• **Task item**
Ignoring the images, restate the records below word for word.

Data items:
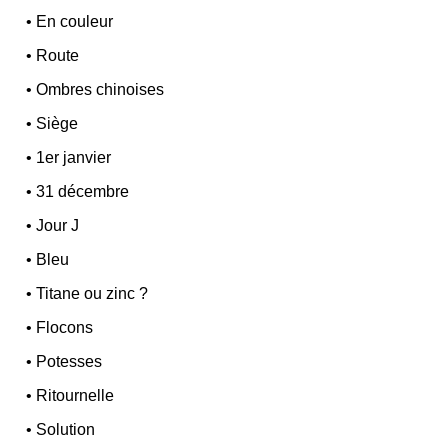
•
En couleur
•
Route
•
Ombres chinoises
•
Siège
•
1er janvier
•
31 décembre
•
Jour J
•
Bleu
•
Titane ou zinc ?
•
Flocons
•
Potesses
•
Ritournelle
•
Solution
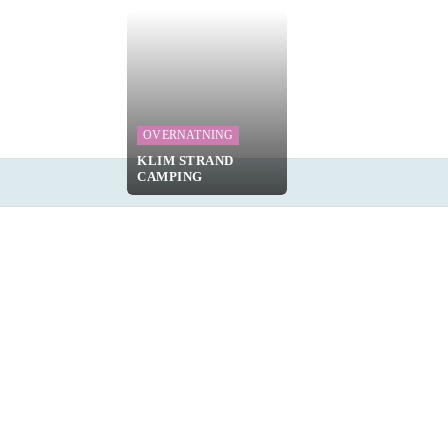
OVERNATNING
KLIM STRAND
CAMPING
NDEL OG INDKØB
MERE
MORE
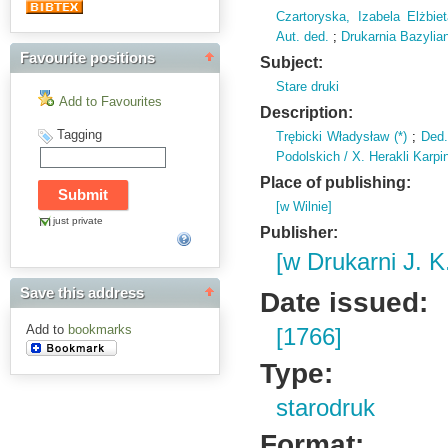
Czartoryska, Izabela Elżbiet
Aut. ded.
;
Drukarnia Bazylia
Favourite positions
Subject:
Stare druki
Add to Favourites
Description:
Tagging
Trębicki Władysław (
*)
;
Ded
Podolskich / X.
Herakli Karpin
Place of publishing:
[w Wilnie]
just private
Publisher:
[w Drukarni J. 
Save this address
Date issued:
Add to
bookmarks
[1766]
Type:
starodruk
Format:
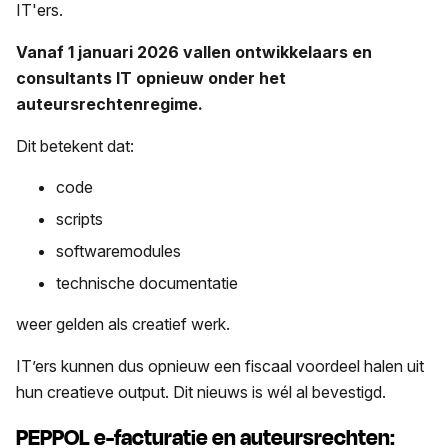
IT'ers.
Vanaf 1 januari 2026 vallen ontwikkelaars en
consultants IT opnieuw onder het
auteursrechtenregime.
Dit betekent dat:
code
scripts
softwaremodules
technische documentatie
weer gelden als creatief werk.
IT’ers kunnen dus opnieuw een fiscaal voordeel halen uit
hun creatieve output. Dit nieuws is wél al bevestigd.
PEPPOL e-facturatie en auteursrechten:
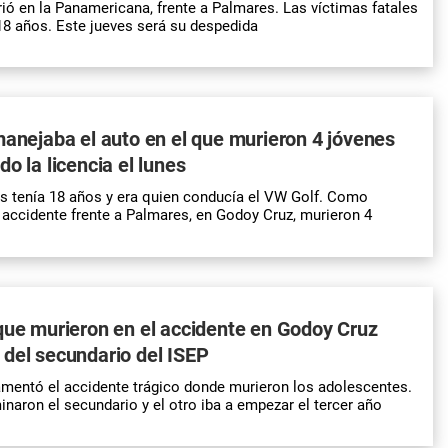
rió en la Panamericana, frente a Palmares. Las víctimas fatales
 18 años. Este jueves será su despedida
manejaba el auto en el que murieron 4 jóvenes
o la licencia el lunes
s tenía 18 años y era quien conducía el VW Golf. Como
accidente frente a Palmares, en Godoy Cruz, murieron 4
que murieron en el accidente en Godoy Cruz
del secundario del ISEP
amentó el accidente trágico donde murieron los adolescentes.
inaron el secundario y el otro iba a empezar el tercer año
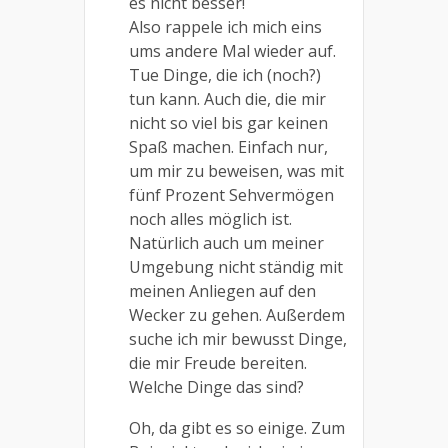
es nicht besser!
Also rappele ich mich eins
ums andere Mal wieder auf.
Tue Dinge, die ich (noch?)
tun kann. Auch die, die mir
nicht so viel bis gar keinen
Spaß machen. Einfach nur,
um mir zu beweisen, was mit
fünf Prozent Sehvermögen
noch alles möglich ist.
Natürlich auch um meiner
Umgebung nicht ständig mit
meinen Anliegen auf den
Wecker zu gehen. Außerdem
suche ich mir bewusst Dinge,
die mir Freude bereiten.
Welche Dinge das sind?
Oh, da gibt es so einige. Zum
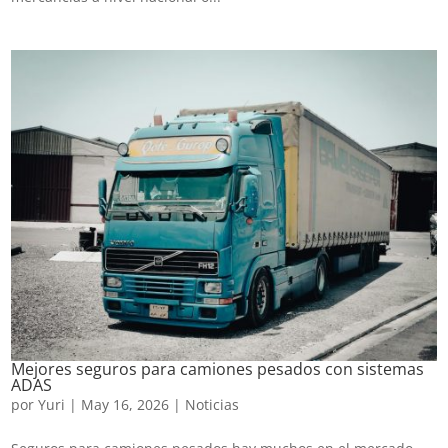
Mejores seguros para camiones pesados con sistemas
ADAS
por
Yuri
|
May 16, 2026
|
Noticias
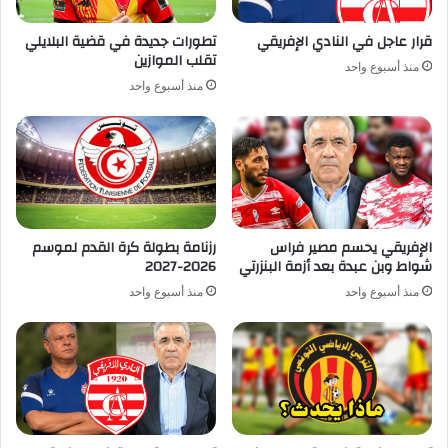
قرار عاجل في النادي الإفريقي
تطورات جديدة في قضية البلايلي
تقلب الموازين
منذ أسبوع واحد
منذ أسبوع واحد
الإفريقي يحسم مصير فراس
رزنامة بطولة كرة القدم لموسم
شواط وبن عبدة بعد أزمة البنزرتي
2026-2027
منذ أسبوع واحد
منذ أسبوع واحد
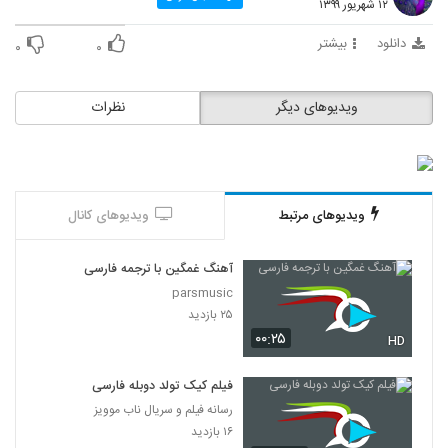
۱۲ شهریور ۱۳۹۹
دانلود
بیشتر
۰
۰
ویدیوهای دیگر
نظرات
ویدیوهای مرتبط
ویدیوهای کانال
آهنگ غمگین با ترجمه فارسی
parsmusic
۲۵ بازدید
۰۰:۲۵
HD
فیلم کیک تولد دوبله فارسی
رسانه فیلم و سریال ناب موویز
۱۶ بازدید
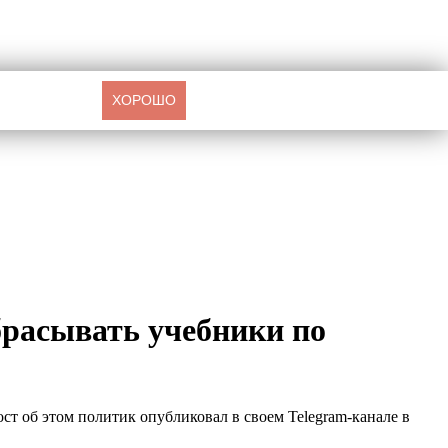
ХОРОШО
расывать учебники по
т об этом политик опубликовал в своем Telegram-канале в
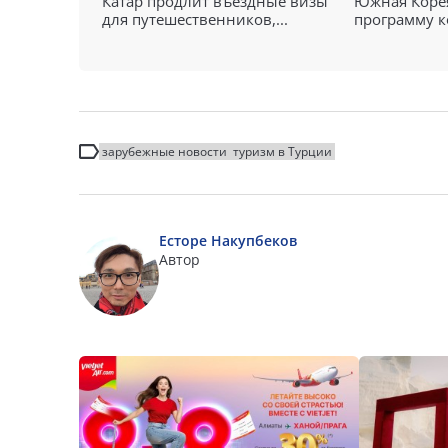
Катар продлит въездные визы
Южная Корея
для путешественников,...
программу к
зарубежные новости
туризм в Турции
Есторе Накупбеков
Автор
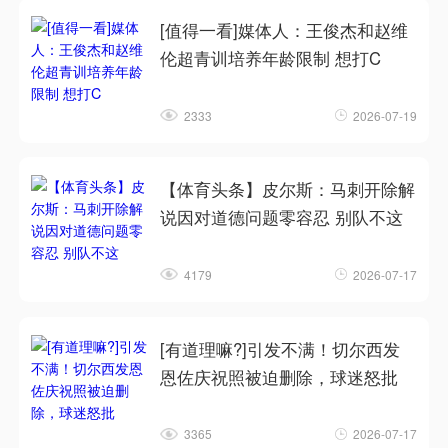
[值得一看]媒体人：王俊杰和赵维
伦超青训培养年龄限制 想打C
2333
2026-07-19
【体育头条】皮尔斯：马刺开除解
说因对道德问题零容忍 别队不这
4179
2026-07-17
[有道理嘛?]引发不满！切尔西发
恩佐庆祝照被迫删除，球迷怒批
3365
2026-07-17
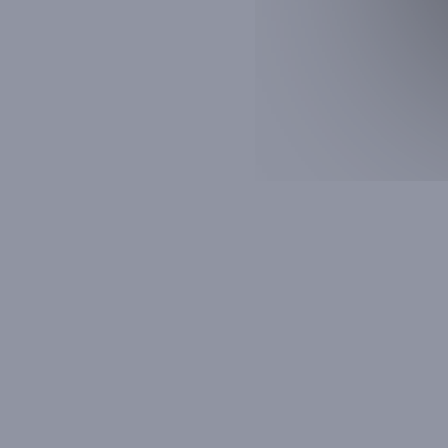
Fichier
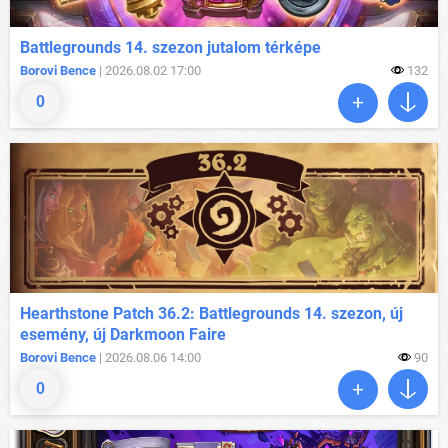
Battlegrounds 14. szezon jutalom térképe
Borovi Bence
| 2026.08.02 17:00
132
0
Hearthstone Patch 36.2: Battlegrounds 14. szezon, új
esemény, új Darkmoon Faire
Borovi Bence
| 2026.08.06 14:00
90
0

• **Task answer**
•
En couleur
•
Route
•
Ombres chinoises
•
Siège
•
1er janvier
•
31 décembre
•
Jour J
•
Bleu
•
Titane ou zinc ?
•
Flocons
•
Potesses
•
Ritournelle
•
Solution
OVERNATNING
KLIM STRAND
CAMPING
NDEL OG INDKØB
MERE
MORE
Czartoryska, Izabela Elżbiet
Aut. ded.
;
Drukarnia Bazylia
Favourite positions
Subject:
Stare druki
Add to Favourites
Description:
Tagging
Trębicki Władysław (
*)
;
Ded
Podolskich / X.
Herakli Karpin
Place of publishing:
[w Wilnie]
just private
Publisher:
[w Drukarni J. 
Save this address
Date issued:
Add to
bookmarks
[1766]
Type:
starodruk
Format:
IT'ers.
Vanaf 1 januari 2026 vallen ontwikkelaars en
consultants IT opnieuw onder het
auteursrechtenregime.
Dit betekent dat:
code
scripts
softwaremodules
technische documentatie
weer gelden als creatief werk.
IT’ers kunnen dus opnieuw een fiscaal voordeel halen uit
hun creatieve output. Dit nieuws is wél al bevestigd.
PEPPOL e-facturatie en auteursrechten:
rió en la Panamericana, frente a Palmares. Las víctimas fatales
 18 años. Este jueves será su despedida
manejaba el auto en el que murieron 4 jóvenes
o la licencia el lunes
s tenía 18 años y era quien conducía el VW Golf. Como
accidente frente a Palmares, en Godoy Cruz, murieron 4
que murieron en el accidente en Godoy Cruz
del secundario del ISEP
amentó el accidente trágico donde murieron los adolescentes.
inaron el secundario y el otro iba a empezar el tercer año
es nicht besser!
Also rappele ich mich eins
ums andere Mal wieder auf.
Tue Dinge, die ich (noch?)
tun kann. Auch die, die mir
nicht so viel bis gar keinen
Spaß machen. Einfach nur,
um mir zu beweisen, was mit
fünf Prozent Sehvermögen
noch alles möglich ist.
Natürlich auch um meiner
Umgebung nicht ständig mit
meinen Anliegen auf den
Wecker zu gehen. Außerdem
suche ich mir bewusst Dinge,
die mir Freude bereiten.
Welche Dinge das sind?
Oh, da gibt es so einige. Zum
Mejores seguros para camiones pesados con sistemas
ADAS
por
Yuri
|
May 16, 2026
|
Noticias
قرار عاجل في النادي الإفريقي
تطورات جديدة في قضية البلايلي
تقلب الموازين
منذ أسبوع واحد
منذ أسبوع واحد
الإفريقي يحسم مصير فراس
رزنامة بطولة كرة القدم لموسم
شواط وبن عبدة بعد أزمة البنزرتي
2026-2027
منذ أسبوع واحد
منذ أسبوع واحد
۱۲ شهریور ۱۳۹۹
دانلود
بیشتر
۰
۰
ویدیوهای دیگر
نظرات
ویدیوهای مرتبط
ویدیوهای کانال
آهنگ غمگین با ترجمه فارسی
parsmusic
۲۵ بازدید
۰۰:۲۵
HD
فیلم کیک تولد دوبله فارسی
رسانه فیلم و سریال ناب موویز
۱۶ بازدید
ХОРОШО
расывать учебники по
т об этом политик опубликовал в своем Telegram-канале в
Катар продлит въездные визы
Южная Корея
для путешественников,...
программу к
зарубежные новости
туризм в Турции
Есторе Накупбеков
Автор
[值得一看]媒体人：王俊杰和赵维
伦超青训培养年龄限制 想打C
2333
2026-07-19
【体育头条】皮尔斯：马刺开除解
说因对道德问题零容忍 别队不这
4179
2026-07-17
[有道理嘛?]引发不满！切尔西发
恩佐庆祝照被迫删除，球迷怒批
3365
2026-07-17
Fichier
Battlegrounds 14. szezon jutalom térképe
Borovi Bence
| 2026.08.02 17:00
132
0
Hearthstone Patch 36.2: Battlegrounds 14. szezon, új
esemény, új Darkmoon Faire
Borovi Bence
| 2026.08.06 14:00
90
0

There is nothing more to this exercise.